Segundo o The New York Times, no evento de Munique, os líderes europeus reconheceram o fim irreversível da antiga ordem transatlântica. Após o retorno de Trump à Casa Branca, a confiança da Europa nos Estados Unidos como garantidor dos valores ocidentais compartilhados e da segurança foi completamente abalada — muitos líderes europeus perderam a esperança de retornar ao relacionamento anterior. Em seu discurso na conferência, o chanceler alemão Friedrich Merz afirmou categoricamente que a "ordem internacional baseada em regras" efetivamente não existe mais e que os Estados Unidos "perderam ou desperdiçaram" sua liderança global.

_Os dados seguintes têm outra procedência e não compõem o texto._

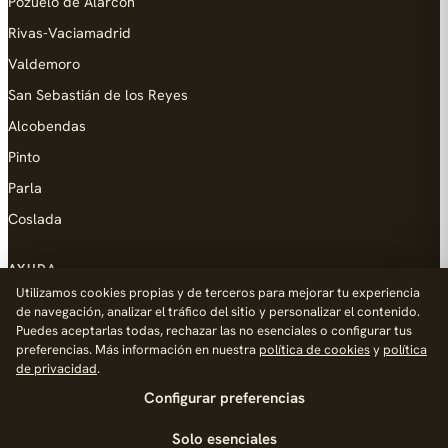
Pozuelo de Alarcón
Rivas-Vaciamadrid
Valdemoro
San Sebastián de los Reyes
Alcobendas
Pinto
Parla
Coslada
AYUDA
Utilizamos cookies propias y de terceros para mejorar tu experiencia
Añadir empresa
de navegación, analizar el tráfico del sitio y personalizar el contenido.
Puedes aceptarlas todas, rechazar las no esenciales o configurar tus
Contacto
preferencias. Más información en nuestra
política de cookies
y
política
Política de Privacidad
de privacidad
.
Configurar preferencias
Aviso Legal
Política de Cookies
Solo esenciales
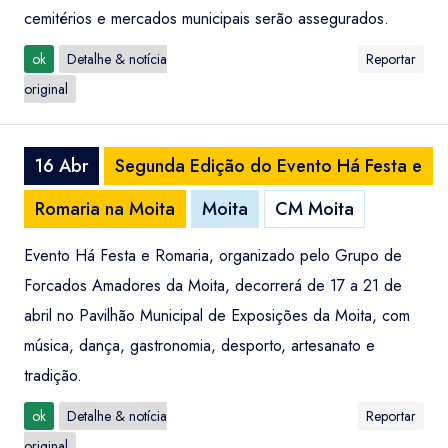
cemitérios e mercados municipais serão assegurados.
ok
Detalhe & notícia
Reportar
original
16 Abr
Segunda Edição do Evento Há Festa e
Romaria na Moita
Moita
CM Moita
Evento Há Festa e Romaria, organizado pelo Grupo de
Forcados Amadores da Moita, decorrerá de 17 a 21 de
abril no Pavilhão Municipal de Exposições da Moita, com
música, dança, gastronomia, desporto, artesanato e
tradição.
ok
Detalhe & notícia
Reportar
original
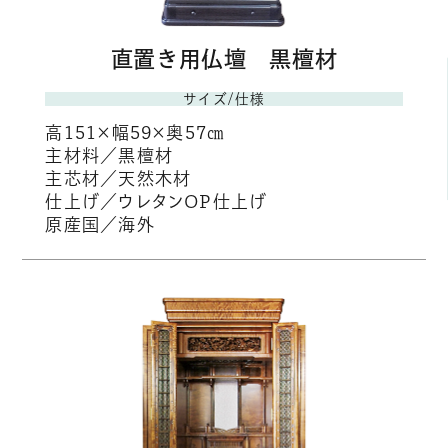
直置き用仏壇 黒檀材
サイズ/仕様
高151×幅59×奥57㎝
主材料／黒檀材
主芯材／天然木材
仕上げ／ウレタンOP仕上げ
原産国／海外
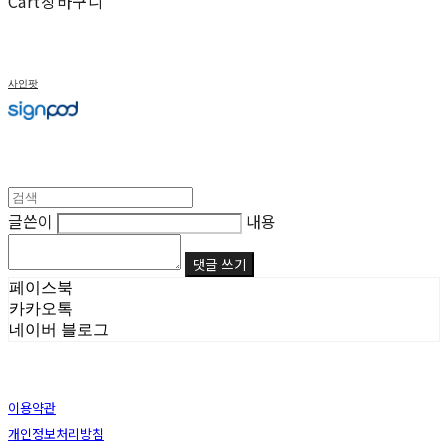
Cart
장바구니
사인팟
글쓴이
내용
댓글 쓰기
페이스북
카카오톡
네이버 블로그
이용약관
개인정보처리방침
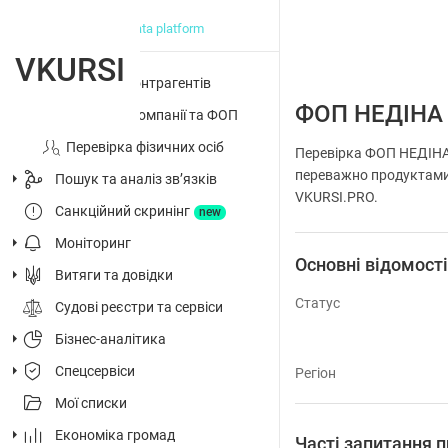
big data platform
VKURSI
Перевірка контрагентів
ФОП НЕДІНА
Досьє на компанії та ФОП
Перевірка фізичних осіб
Перевірка ФОП НЕДІНА 
переважно продуктами 
Пошук та аналіз звʼязків
VKURSI.PRO.
Санкційний скринінг
new
Моніторинг
Основні відомост
Витяги та довідки
Статус
Судові реєстри та сервіси
Бізнес-аналітика
Спецсервіси
Регіон
Мої списки
Економіка громад
Часті запитання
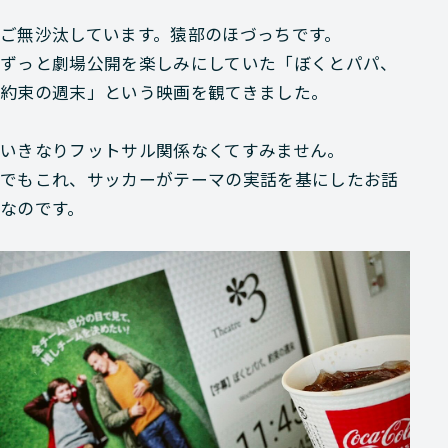
ご無沙汰しています。猿部のほづっちです。
ずっと劇場公開を楽しみにしていた「ぼくとパパ、
約束の週末」という映画を観てきました。
いきなりフットサル関係なくてすみません。
でもこれ、サッカーがテーマの実話を基にしたお話
なのです。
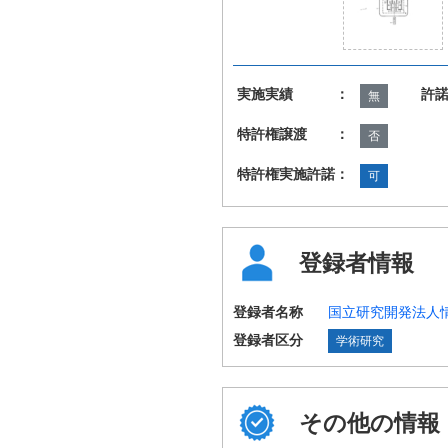
実施実績 ：
許
無
特許権譲渡 ：
否
特許権実施許諾：
可
登録者情報
登録者名称
国立研究開発法人
登録者区分
学術研究
その他の情報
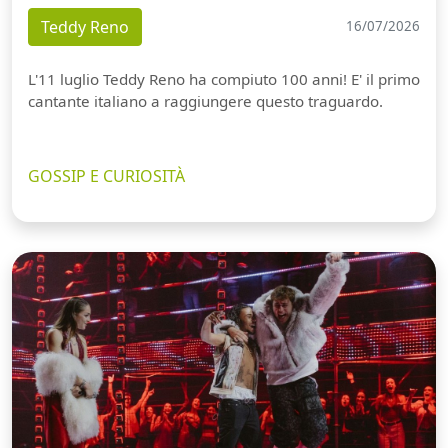
Teddy Reno
16/07/2026
L'11 luglio Teddy Reno ha compiuto 100 anni! E' il primo
cantante italiano a raggiungere questo traguardo.
GOSSIP E CURIOSITÀ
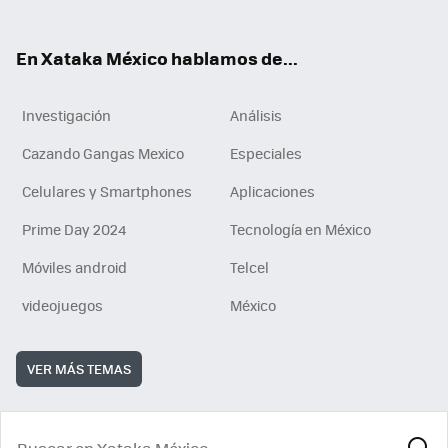
ok
e
am
m
rd
n
ok
En Xataka México hablamos de...
Investigación
Análisis
Cazando Gangas Mexico
Especiales
Celulares y Smartphones
Aplicaciones
Prime Day 2024
Tecnología en México
Móviles android
Telcel
videojuegos
México
VER MÁS TEMAS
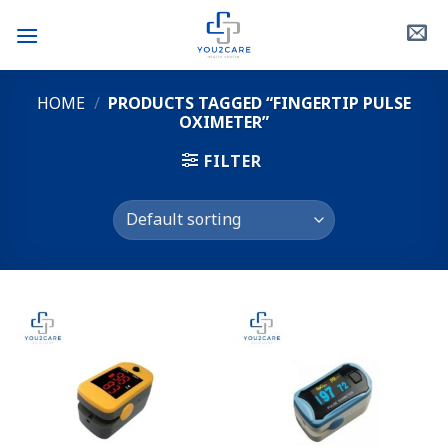
Skip
to
content
HOME
/
PRODUCTS TAGGED “FINGERTIP PULSE
OXIMETER”
FILTER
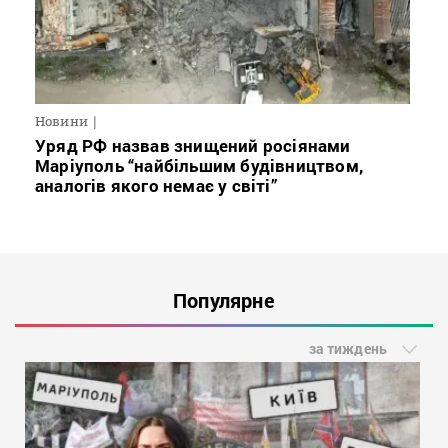
Новини
Уряд РФ назвав знищений росіянами
Маріуполь “найбільшим будівництвом,
аналогів якого немає у світі”
Популярне
за тиждень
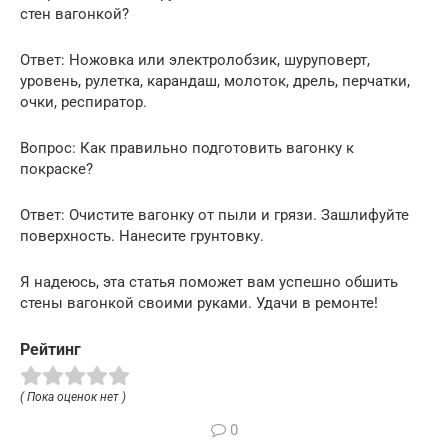
стен вагонкой?
Ответ: Ножовка или электролобзик, шуруповерт,
уровень, рулетка, карандаш, молоток, дрель, перчатки,
очки, респиратор.
Вопрос: Как правильно подготовить вагонку к
покраске?
Ответ: Очистите вагонку от пыли и грязи. Зашлифуйте
поверхность. Нанесите грунтовку.
Я надеюсь, эта статья поможет вам успешно обшить
стены вагонкой своими руками. Удачи в ремонте!
Рейтинг
( Пока оценок нет )
0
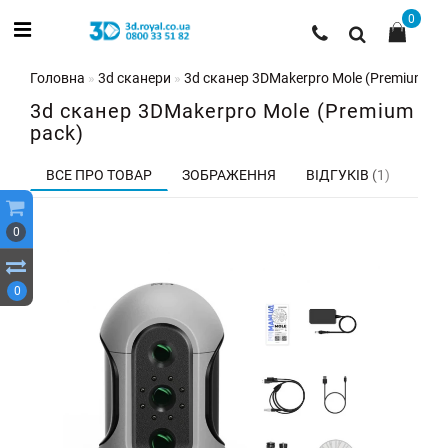
0
Головна
3d сканери
3d сканер 3DMakerpro Mole (Premium pa
3d сканер 3DMakerpro Mole (Premium
pack)
ВСЕ ПРО ТОВАР
ЗОБРАЖЕННЯ
ВІДГУКІВ (1)
0
0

Por sua vez, o lado americano suavizou consideravelmente o tom – desta vez, em vez de insultar seus aliados europeus, elogiou-os pelo aumento dos gastos militares e pediu à Europa uma "parceria mais igualitária". No entanto, a política dos EUA não mudou: Washington continua a insistir que a Europa seja responsável por sua própria defesa. Os europeus são forçados a se conformar com novas realidades e reconhecer que é hora de reduzir sua longa dependência dos Estados Unidos.

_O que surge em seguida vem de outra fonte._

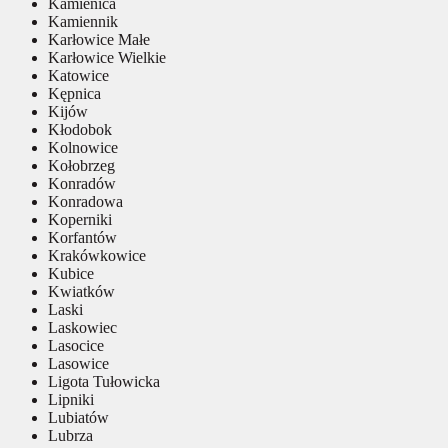
Kamienica
Kamiennik
Karłowice Małe
Karłowice Wielkie
Katowice
Kępnica
Kijów
Kłodobok
Kolnowice
Kołobrzeg
Konradów
Konradowa
Koperniki
Korfantów
Krakówkowice
Kubice
Kwiatków
Laski
Laskowiec
Lasocice
Lasowice
Ligota Tułowicka
Lipniki
Lubiatów
Lubrza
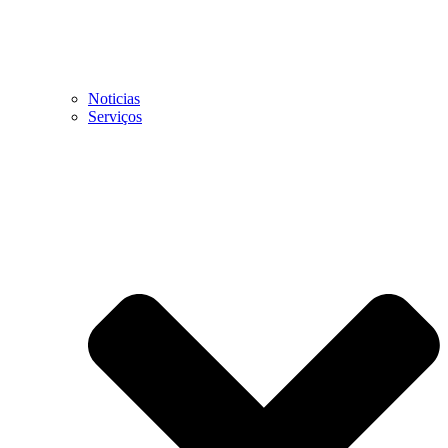
Noticias
Serviços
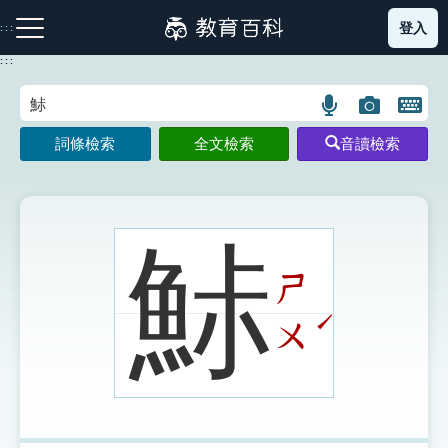
跳
登入
:::
到
主
:::
要
內
語
圖
開
容
注音索引圖示
筆畫索引圖示
部首索引表圖示
言
片
啟
詞條檢索
全文檢索
音讀檢索
搜
搜
鍵
尋
尋
盤
圖
圖
圖
示
示
示
鮛
ㄕ
網站導覽
ˊ
ㄨ
生字詞彙表
成語故事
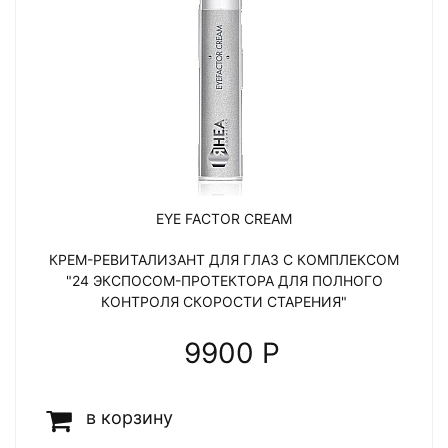
EYE FACTOR CREAM
КРЕМ-РЕВИТАЛИЗАНТ ДЛЯ ГЛАЗ С КОМПЛЕКСОМ
"24 ЭКСПОСОМ-ПРОТЕКТОРА ДЛЯ ПОЛНОГО
КОНТРОЛЯ СКОРОСТИ СТАРЕНИЯ"
9900 P
в корзину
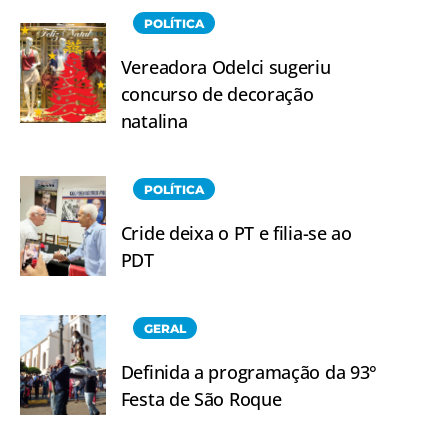
POLÍTICA
Vereadora Odelci sugeriu
concurso de decoração
natalina
POLÍTICA
Cride deixa o PT e filia-se ao
PDT
GERAL
Definida a programação da 93°
Festa de São Roque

Enquanto isso, Macron, falando na Conferência de Munique, em seu estilo habitual, exortou a Europa a "criar uma imagem positiva de si mesma e a se orgulhar de si mesma". O controverso presidente francês chamou a Rússia de um país agressivo, mas "enfraquecido e economicamente isolado", com um enorme exército e uma indústria de defesa extremamente eficaz.